Present and future of mobility: the challenges to be overcome for an efficient and sustainable system
The transport sector is responsible for around 25% of Europe’s greenhouse gas emissions and is the main cause of urban pollution
Present and future of mobility: the challenges to be overcome for an efficient and sustainable system. For this reason, decarbonisation has been one of the main objectives of the European Union for some years now: in most Member States incentives have been introduced for those who buy vehicles with alternative fuels and increasingly restrictions on the circulation of the most polluting vehicles.
In the first nine months of the year , in the EU and Efta area, around 917,000 cars were sold as alternative fuels , with an increase of 31% compared to the same period of the previous year.
Despite this data represents an important signal of the transition underway, the figures in absolute values show us how traditional fuel vehicles are still today the protagonists of this market: petrol and diesel cars, in fact, account for about 94% total sales.
The path to take, therefore, is still very long and the political decision makers, in the programmatic choices, will have to keep in mind that the fossil fuel vehicles will be the most numerous on our roads for many years.
If electric mobility is the main answer, it is also necessary to focus on other types of technologies able to provide answers in the short term
A solution that would seem to be at hand is represented by biofuels, fuels produced from organic substances such as biomass, waste from farming or dedicated crops. Biofuels , besides being able to be used in most of the new generation petrol and diesel vehicles currently in circulation, can exploit the network of existing infrastructures to be distributed. And so overcome one of the most important problems afflicting alternative fuels: precisely, the distribution.
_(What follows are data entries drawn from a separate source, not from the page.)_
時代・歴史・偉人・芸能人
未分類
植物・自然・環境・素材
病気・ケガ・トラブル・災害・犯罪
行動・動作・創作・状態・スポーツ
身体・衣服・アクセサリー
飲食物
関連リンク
The lack of electric charging stations, for example, can be considered, together with the high cost of the vehicles and the lack of autonomy, one of the main brakes for the diffusion of electric cars.
In our country, at the end of 2017 there were about 2.741 public charging stations of which only 16% High Power (new generation stations that allow a much faster recharge of vehicles). The problem of distribution is even more important if we consider another type of alternative mobility, the hydrogen one.
Fuel cell vehicles are driven by an electric motor powered by the energy produced by reacting hydrogen with oxygen.
As a result of this process no harmful substances are emitted – therefore it can be defined as having zero impact – but only water that can be released without risk in the environment.
The diffusion of this type of vehicle has, to date, been held back by limits concerning the gas storage phase. Hydrogen has a low energy density on a volumetric basis, therefore to be useful in the field of transport it must be compressed: a process that involves a huge expenditure of energy, which could make the system unsustainable.
In 2017, 6,475 hydrogen vehicles were sold globally, most of them in the United States and Japan.
Europe is heavily back on this type of technology, just think that at the continental level there are only 78 petrol stations active, of which 58% in only three countries (Germany, United Kingdom and Denmark).
Finally, natural gas vehicles deserve an important mention: although it can not be considered a renewable energy source, this power is considered an alternative given the lower environmental impact compared to diesel and petrol. But also a greater volume that requires for its use in transport the compression (Cng) or liquefaction (Gnl).
Compressed gas is mostly used for small vehicles such as cars and small industrial vans, while liquefied gas is used in the supply of trucks, trains and ships. According to the forecasts contained in the study – edited by the president I-Com Stefano da Empoli – in the next 12 years the number of means of transport of this type is destined to increase considerably. By 2030, 12% of cars, 25% of trucks and 33% of buses powered by natural gas should circulate on European roads. Moreover, Italy is in fact the European country with more natural gas vehicles (more than one million) and the seventh at global level.